On pensait que les nouvelles limites d’utilisation de Gemini impacteraient surtout les usagers gratuits. Mais les abonnés payants en subissent également les conséquences, certains estimant que le système est bien plus restrictif qu’auparavant. Sur X, Ashutosh Shrivastava, abonné à Google AI Pro, a partagé sa mésaventure. Vidéo à l’appui, il explique avoir atteint le quota d’utilisation en soumettant seulement un prompt (visiblement trop gourmand).
“J’ai commencé avec 0 % d’utilisation sur ma limite de 5 heures, puis j’ai soumis un prompt simple pour la génération de vidéo en utilisant la fonctionnalité d’avatar”, explique l’utilisateur. L’agent conversationnel a ensuite mouliné pendant près de trois minutes… avant d’atteindre le plafond d’utilisation. La génération de la vidéo a même échoué, laissant l’usager désemparé.

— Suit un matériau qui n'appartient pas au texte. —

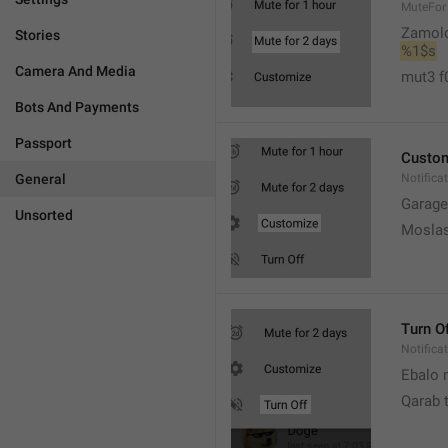
MuteFor
Zamol
Stories
%1$s
Camera And Media
mut3 f
Bots And Payments
Passport
Custo
General
Notifica
Garage
Unsorted
Moslas
Turn O
Notifica
Ebalo n
Qarab 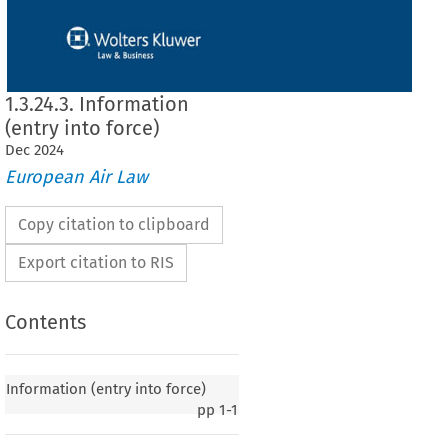
1.3.24.3. Information
(entry into force)
Dec
2024
European Air Law
Copy citation to clipboard
Export citation to RIS
Contents
y into force)
Information (entry into force)
pp
1-1
020, p. 1)
e
  European
  Community
  and
  the
  Government
  of  Australia
  on  certain
  aspects
  of  air
 on 29 April 2008, entered into force on 2 July 2009, in accordance with Article 7 of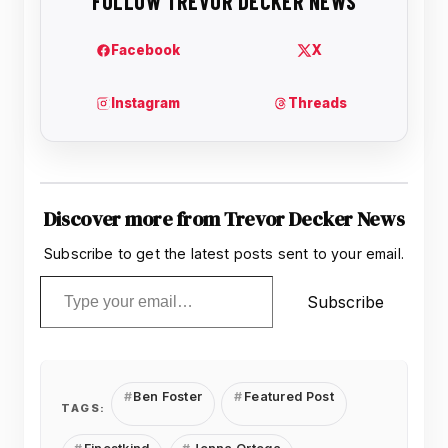
Discover more from Trevor Decker News
Subscribe to get the latest posts sent to your email.
Type your email…
Subscribe
Ben Foster
Featured Post
TAGS: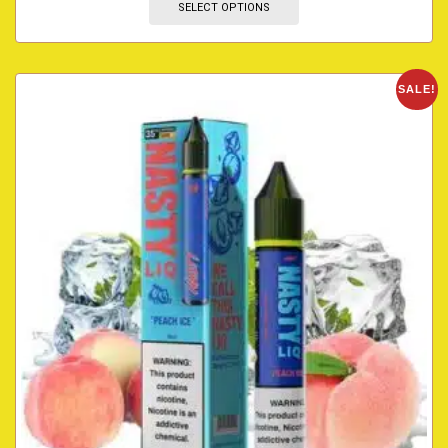
SELECT OPTIONS
SALE!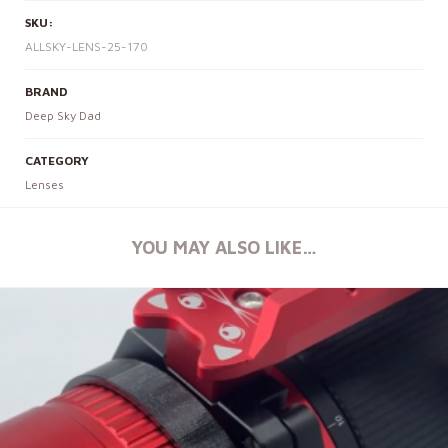
SKU:
ALLSKY-LENS-25-170
BRAND
Deep Sky Dad
CATEGORY
Lenses
YOU MAY ALSO LIKE…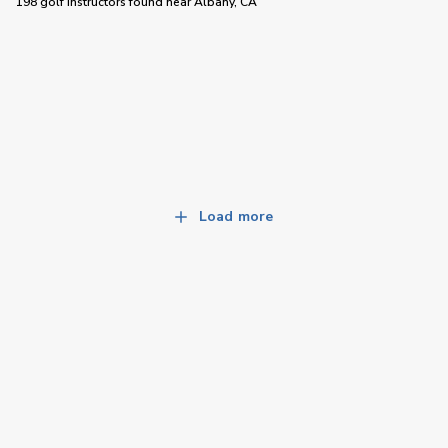
198 golf instructors
found near
Albany, CA
Load more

Gemini bride davantage ses utilisateurs
Sa publication sur X a attiré l’attention de Josh Woodward, en charge de Gemini chez Google. “Oups, laissez-nous jeter un coup d’œil”, a lâché le dirigeant, visiblement étonné que le chatbot soit aussi restrictif. Depuis peu, Google a revu sa manière de gérer l’accès à Gemini. Le nouveau système se base sur la puissance de calcul réellement consommée et non plus sur le nombre de prompts envoyés.

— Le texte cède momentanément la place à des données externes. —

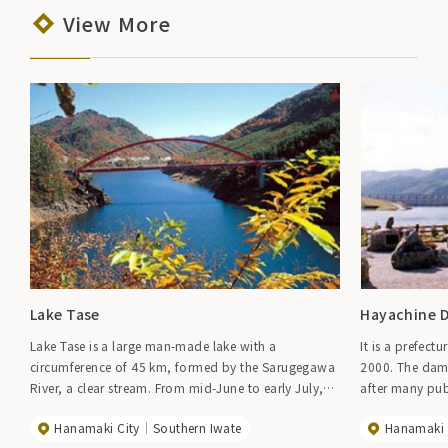
View More
Lake Tase
Hayachine 
Lake Tase is a large man-made lake with a
It is a prefec
circumference of 45 km, formed by the Sarugegawa
2000. The dam
River, a clear stream. From mid-June to early July,
after many pub
approximately 200,000 irises adorn the shores of
station "Hayach
Hanamaki City
Southern Iwate
Hanamaki 
the lake, and in summer, canoeing, sailing, and
water and gre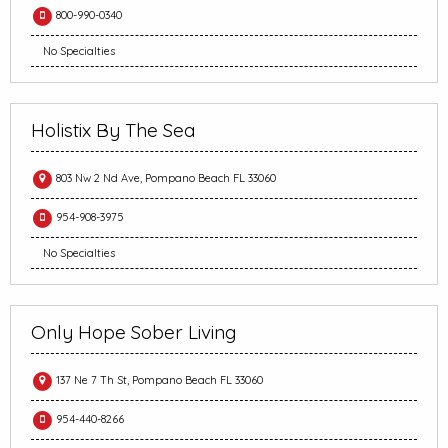
800-990-0340
No Specialties
Holistix By The Sea
803 Nw 2 Nd Ave, Pompano Beach FL 33060
954-908-3975
No Specialties
Only Hope Sober Living
137 Ne 7 Th St, Pompano Beach FL 33060
954-440-8266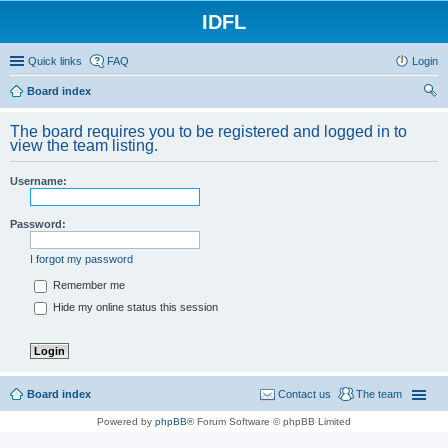
IDFL
Quick links
FAQ
Login
Board index
ear
The board requires you to be registered and logged in to
ch
view the team listing.
Username:
Password:
I forgot my password
Remember me
Hide my online status this session
Board index
Contact us
The team
Powered by
phpBB
® Forum Software © phpBB Limited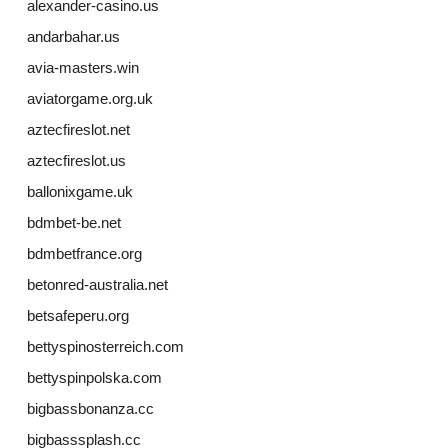
alexander-casino.us
andarbahar.us
avia-masters.win
aviatorgame.org.uk
aztecfireslot.net
aztecfireslot.us
ballonixgame.uk
bdmbet-be.net
bdmbetfrance.org
betonred-australia.net
betsafeperu.org
bettyspinosterreich.com
bettyspinpolska.com
bigbassbonanza.cc
bigbasssplash.cc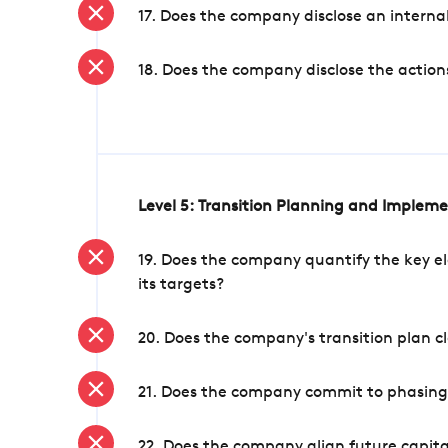
17. Does the company disclose an internal
18. Does the company disclose the action
Level 5: Transition Planning and Implem
19. Does the company quantify the key el
its targets?
20. Does the company's transition plan cl
21. Does the company commit to phasing 
22. Does the company align future capita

“Ces limites tiennent compte de la complexité de votre prompt, des modèles et fonctionnalités que vous utilisez, et de la longueur de votre discussion. Vos limites sont actualisées toutes les cinq heures jusqu’à ce que votre limite hebdomadaire soit atteinte”, indique Google. Si un court prompt textuel reste peu coûteux, il en est tout autrement pour les requêtes plus exigeantes, comme la génération de vidéo, qui consomment une part bien plus importante du quota.
Pour éviter d’être bridé (modèles moins performants, fonctionnalités premium inaccessibles), Google incite les usagers intensifs à basculer sur un abonnement plus onéreux. Avec la formule AI Ultra, les limites d’utilisation sont par exemple “5 ou 20 fois plus élevées que les limites AI Pro”. Les personnes qui dépassent leur quota peuvent également acheter des crédits supplémentaires.
Face aux nouvelles limites, certains abonnés quittent Gemini
Nombre d’utilisateurs regrettent l’ancien système, peinant à comprendre combien coûte réellement une requête. Certains ont même quitté le navire pour aller chez la concurrence : “Je m’attendais à des restrictions, mais une simple requête consomme 50 % de ma limite ? Et Gemini semble encore pire. Il refuse de fonctionner correctement”, fustige un usager qui a décidé de résilier. “Je payais la version PRO depuis sept mois. Je suis passé entièrement à Claude, car si je paie pour quelque chose, autant que ça en vaille la peine”.
Si Claude impose également des restrictions d’utilisation. Anthropic a toutefois assoupli certaines contraintes récemment grâce à son partenariat avec SpaceX. De quoi permettre de donner davantage de marge (et de puissance de calcul) à ses utilisateurs les plus avancés.